Menpora Imam Nahrawi mengajak para atlet-atlet Jujitsu, Voli dan Trampolin yang akan bertanding di Asian Gamen nonton bareng (nobar) film Mission Impossible Fallout di CGV Pasific Place, Jakarta, Rabu (1/8). Menurut Imam, para pahlawan olahraga ini harus refreshing agar muncul semangat baru di hari-hari esok jelang Asiang Games.
“Kita ingin ngajak atlet, pelatih, asisten pelatih yang kesehariannya bergelut dengan latihan-latihan, tanding. Ini untuk sedikit jeda lah, melakukan refreshing walau beberapa jam,” kata Menpora usau nobar.
Dalam kesempatan ini, Menpora juga berbicang-bincang dengan para atlet dan pelatih mendengarkan apa-apa yang menjadi harapan mereka. Menpora juga memotivasi para atlet agar dapat meraih hasil yang maksimal di Asian Games yang tinggal menghitung hari.
“Biar semangat lagi, setiap kita ini pasti butuh suasana yang bisa menyegarkan semangat kita,” harapnya.
Menpora juga mengaku senang saat mengetahui salah atlet Jujitsu Ilma Yeni Megawati yang meraih medali emas di ajang kejuaraan Abu Dhabi Grand Slam Jujitsu World Tour di Tokyo, Minggu (29/7) lalu.
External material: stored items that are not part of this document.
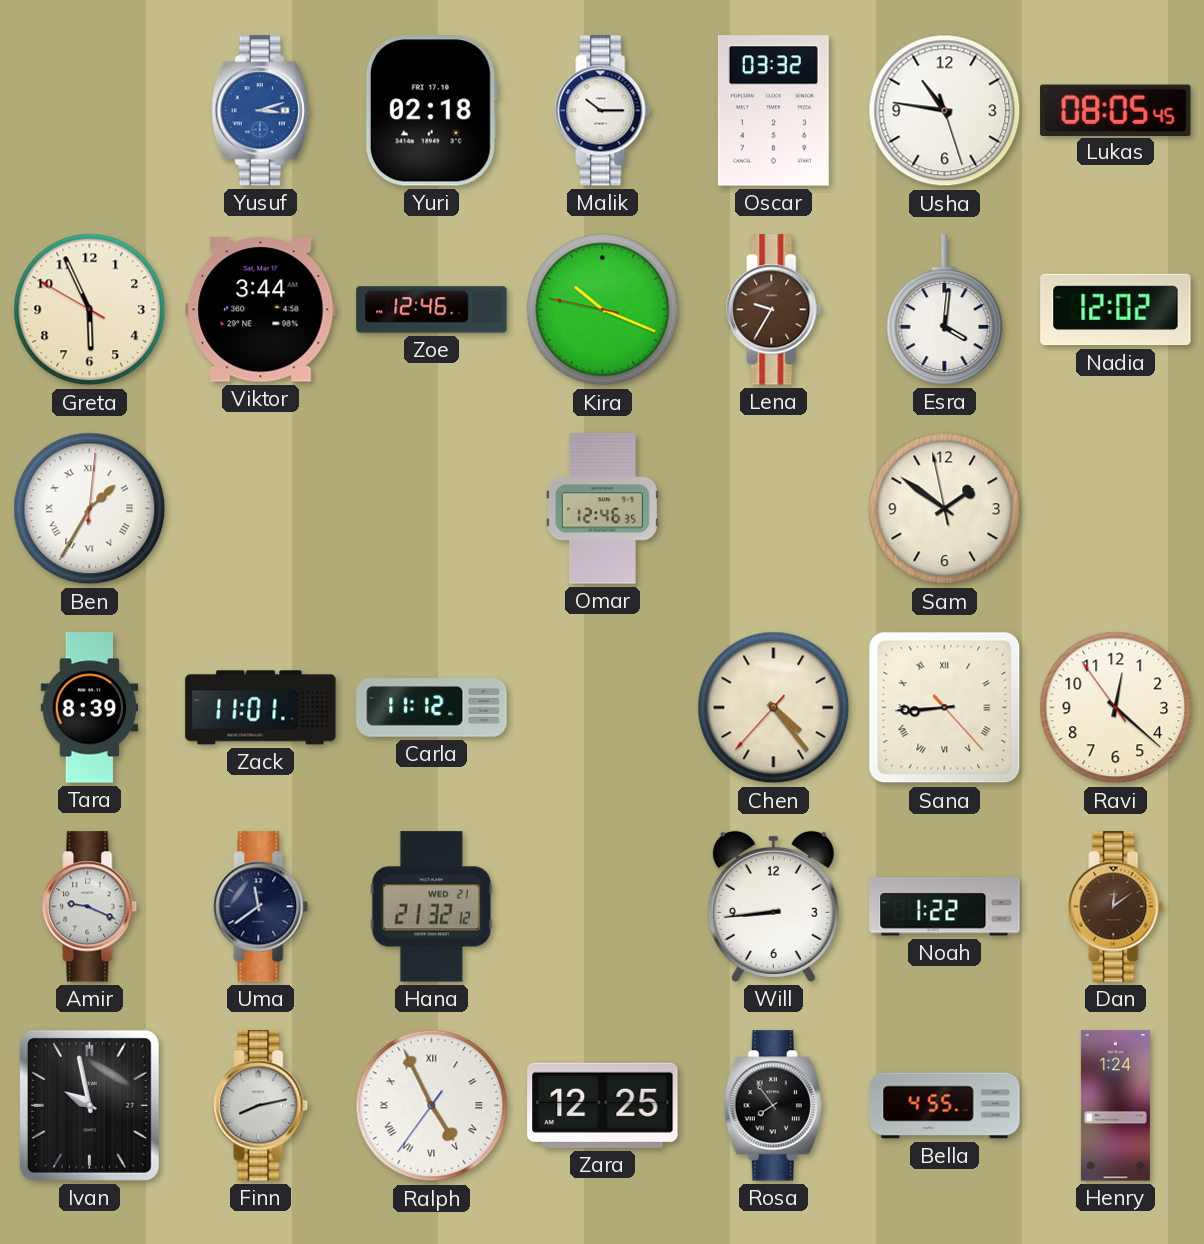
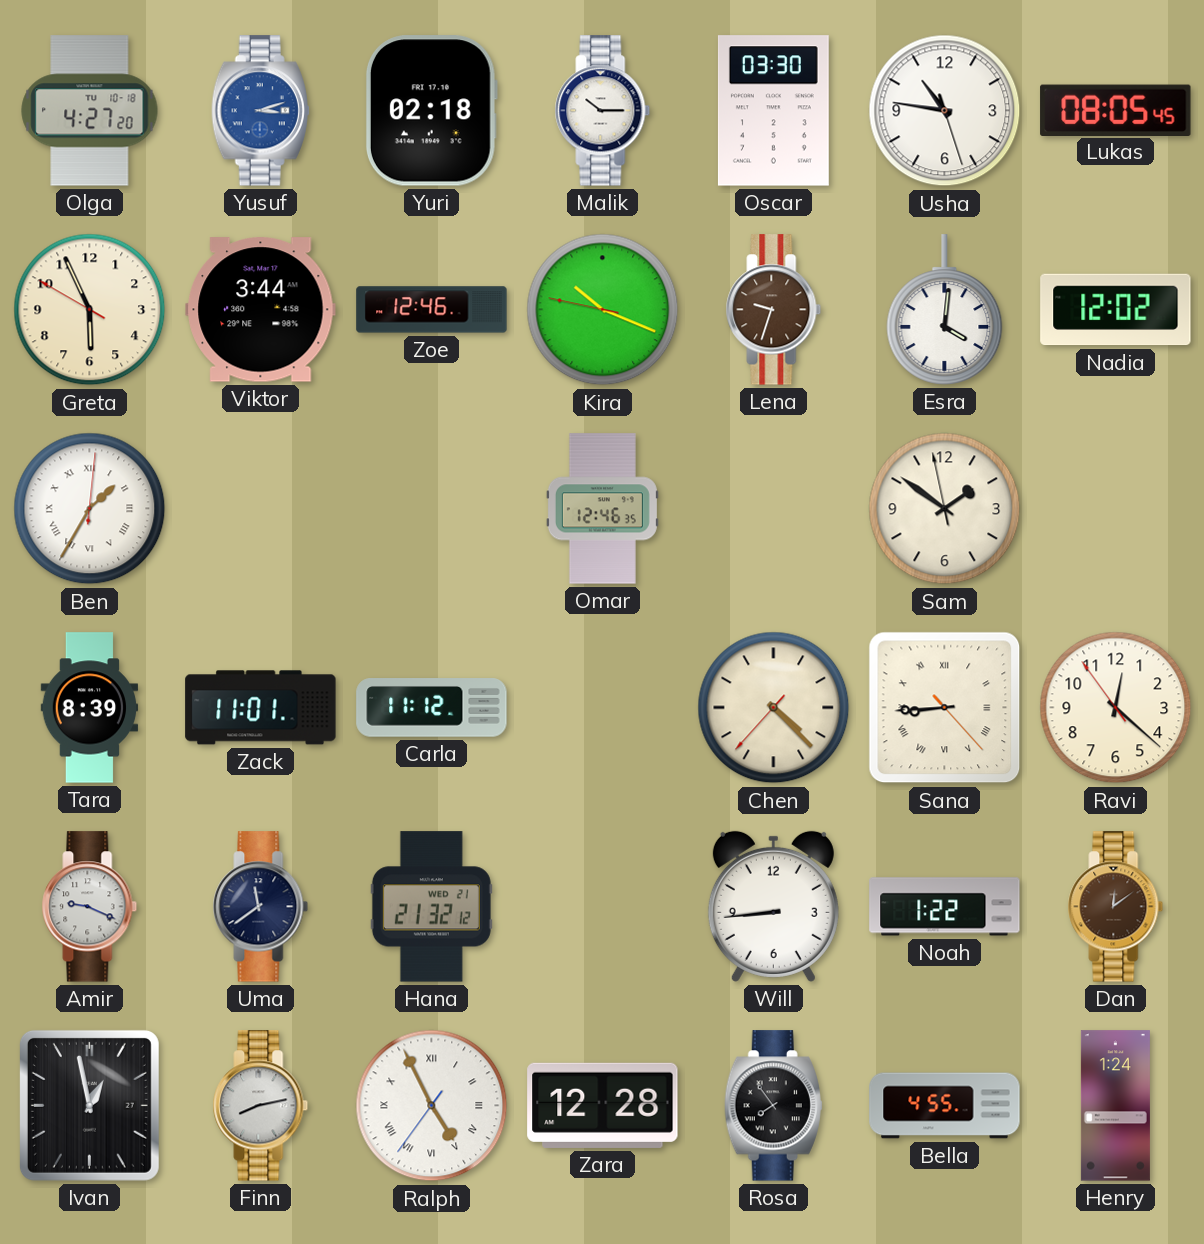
Olga: none -> 4:27
Oscar: 03:32 -> 03:30
Lena: 9:35 -> 9:33
Chen: 4:23 -> 4:22
Ivan: 9:58 -> 12:58
Zara: 12:25 -> 12:28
“Yang impossible jadi possible, buktinya jadi juara,” katanya kepada Yeni.
Yeni mengatakan pencapaiannya di kejuaraan tersebut harus menjadi motivasi baginya untuk dapat memberikan hasil yang terbaik di Asian Games nanti. Sejauh ini persiapannya menjelang pertandingan adalah mengevaluasi hasil latihan dari pelatih, dan yang paling menjadi senjata bagi dia adalah membangun mental yang kuat.
“Di dunia saja bisa, insya Allah di Asia bisa mempersembahkan yang terbaik,” ungkap perempuan berhijab itu.
Sementara itu, Sekretaris Jenderal Federasi Olahraga Jujitsu Indonesia (FOJI) Dedy Trihajanto berharap dengan prestasi yang diraih oleh Yeni di kejuaraan Tokyo dapat memberikan satu medali emas di Asian Games.
“Dengan pengalaman itu bukan berarti kami harus berbesar hati tapi tetap meyakinkan bahwa ini ujian, karena jangan sampai terlalu bangga dan meremehkan, harus yakin bahwa besok (Asian Games) harus lebih baik lagi,” paparnya.
Menurutnya, persiapan cabor Jujitsu untuk Asian Games sudah mengerucut dan sisa tinggal satu minggu lagi untuk latihan yang lebih keras. Selain itu, pihaknya juga memberikan program pelatihan mental, agar atlet-atlet merasa yakin dan tidak gentar saat melawan negara yang belum pernah bertemu.